Exercise description — Pictures in the records are to be excluded from an otherwise exact copy.

Provided material —
- - - - - - -
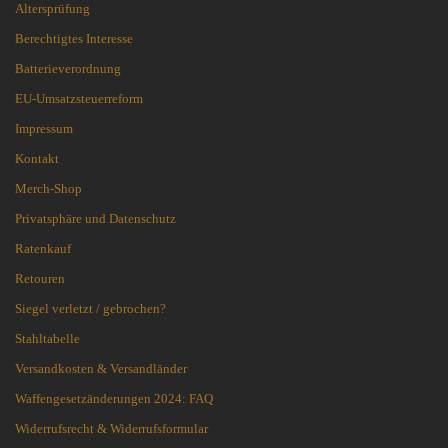
Altersprüfung
Berechtigtes Interesse
Batterieverordnung
EU-Umsatzsteuerreform
Impressum
Kontakt
Merch-Shop
Privatsphäre und Datenschutz
Ratenkauf
Retouren
Siegel verletzt / gebrochen?
Stahltabelle
Versandkosten & Versandländer
Waffengesetzänderungen 2024: FAQ
Widerrufsrecht & Widerrufsformular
- - - - - - -
Exercise result —
Altersprüfung
Berechtigtes Interesse
Batterieverordnung
EU-Umsatzsteuerreform
Impressum
Kontakt
Merch-Shop
Privatsphäre und Datenschutz
Ratenkauf
Retouren
Siegel verletzt / gebrochen?
Stahltabelle
Versandkosten & Versandländer
Waffengesetzänderungen 2024: FAQ
Widerrufsrecht & Widerrufsformular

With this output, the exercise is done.